Lithuanian activist (1851–1927)

Jonas Basanavičius (Jan Basanowicz; 23 November 1851 – 16 February 1927) was an activist and proponent of the Lithuanian National Revival. He participated in every major event leading to the independent Lithuanian state and is often given the informal honorific title of the "Patriarch of the Nation" (tautos patriarchas) for his contributions.

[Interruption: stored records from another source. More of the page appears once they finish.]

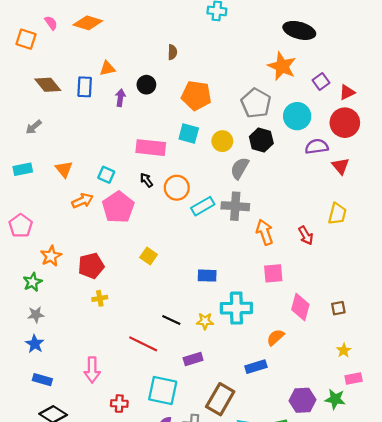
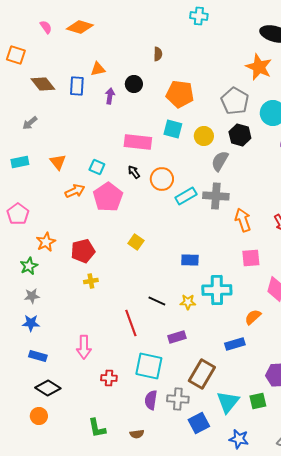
orange square: (26, 39) -> (16, 55), moved
blue star: (35, 344) -> (31, 323), turned -30
red line: (143, 344) -> (131, 323), turned 44

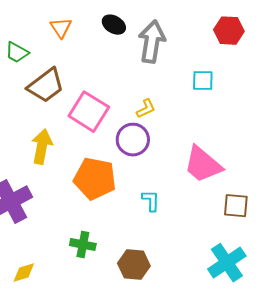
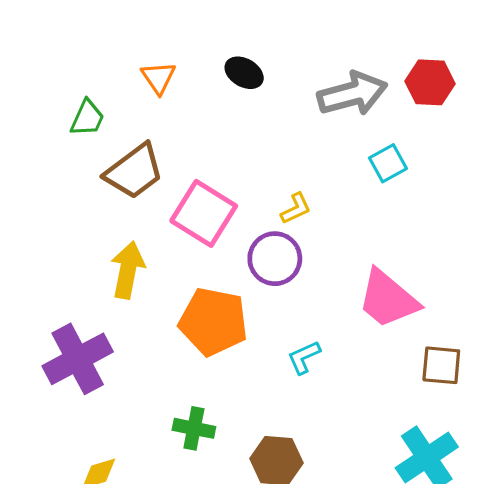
gray arrow: (152, 42) -> (352, 94), moved, turned 66
green trapezoid: (17, 53) -> (87, 118), turned -95
cyan square: (203, 81) -> (388, 163), turned -30
cyan L-shape: (151, 201) -> (304, 357), turned -115

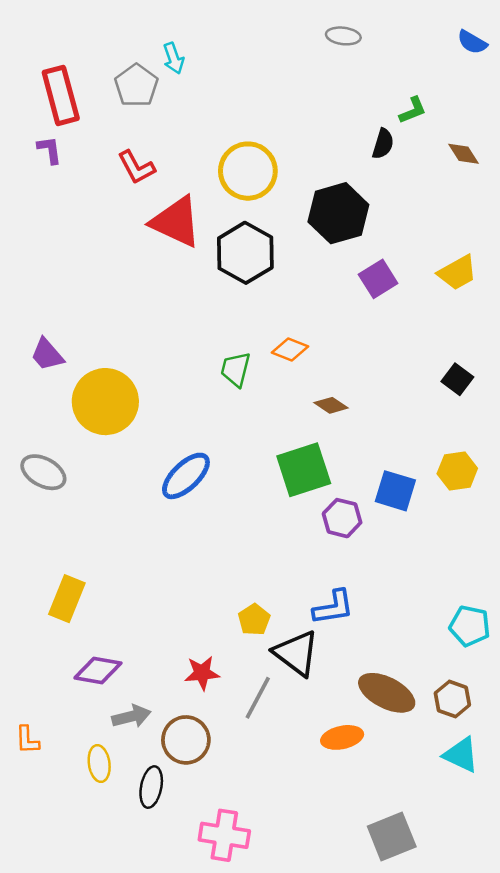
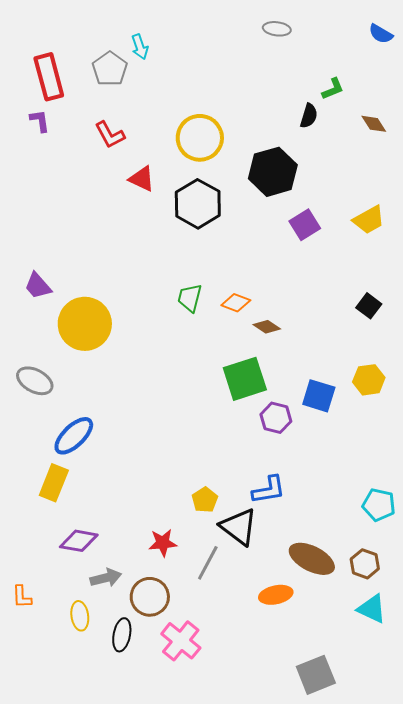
red triangle: (176, 222) -> (142, 179), size x0.6
orange diamond: (290, 350) -> (236, 303), moved
blue ellipse: (186, 476) -> (74, 436), moved
pink cross: (224, 835) -> (181, 641), moved, turned 30

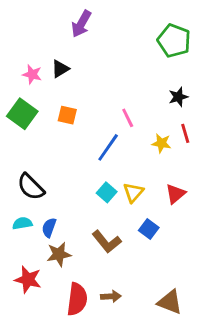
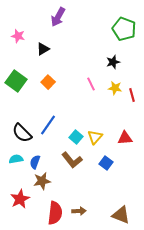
pink star: (32, 74) -> (18, 36), moved
black star: (178, 97) -> (113, 62), moved
orange square: (67, 115) -> (48, 82), turned 32
yellow star: (161, 143) -> (115, 88), moved
blue line: (108, 147) -> (48, 125), moved
red triangle: (175, 194) -> (125, 138), turned 35
brown L-shape: (107, 242) -> (72, 160), moved
red star: (28, 280) -> (20, 199), turned 30

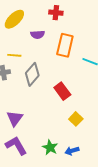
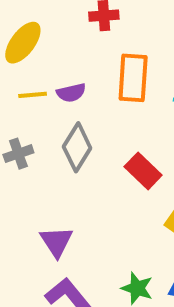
purple semicircle: (38, 35) -> (71, 93), moved
yellow line: (14, 55) -> (33, 95), moved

Born to a family of farmers, Basanavičius was to become a priest but instead chose to study medicine at the Moscow Medical Academy. He worked as a doctor from 1880 to 1905 in the Principality of Bulgaria. Despite the long distance, he dedicated substantial effort to the Lithuanian cultural work. He founded the first Lithuanian-language newspaper Aušra (1883), contributed articles on Lithuania to the press, collected samples of Lithuanian folklore (songs, fairy-tales, legends, riddles, etc.) and published them. He was also involved with local Bulgarian politics. He returned to Lithuania in 1905 and immediately joined Lithuanian cultural life. He became chairman of the organizing committee of the 1905 Great Seimas of Vilnius. In 1907, he founded the Lithuanian Scientific Society, a learned society dedicated to Lithuanian history, ethnography, linguistics. Basanavičius became chairman of the society and dedicated the rest of his life to its affairs. In 1917, he was elected by the Vilnius Conference to the Council of Lithuania. He chaired the council's session that adopted the Act of Independence of Lithuania on 16 February 1918 and was the first to sign it. In the aftermath of World War I, Vilnius changed hands and regimes several times, but Basanavičius refused to leave, safeguarding the city's museums, libraries and archives, and continuing his lifelong research of Lithuanian cultural matters. After Żeligowski's Mutiny in October 1920, Vilnius became part of Poland and Lithuanian activities were censored and limited. Basanavičius' continued presence in the city became a symbol of Lithuanian claims to the bitterly contested Vilnius Region. When he died in 1927, the Lithuanian government declared a five-day mourning period.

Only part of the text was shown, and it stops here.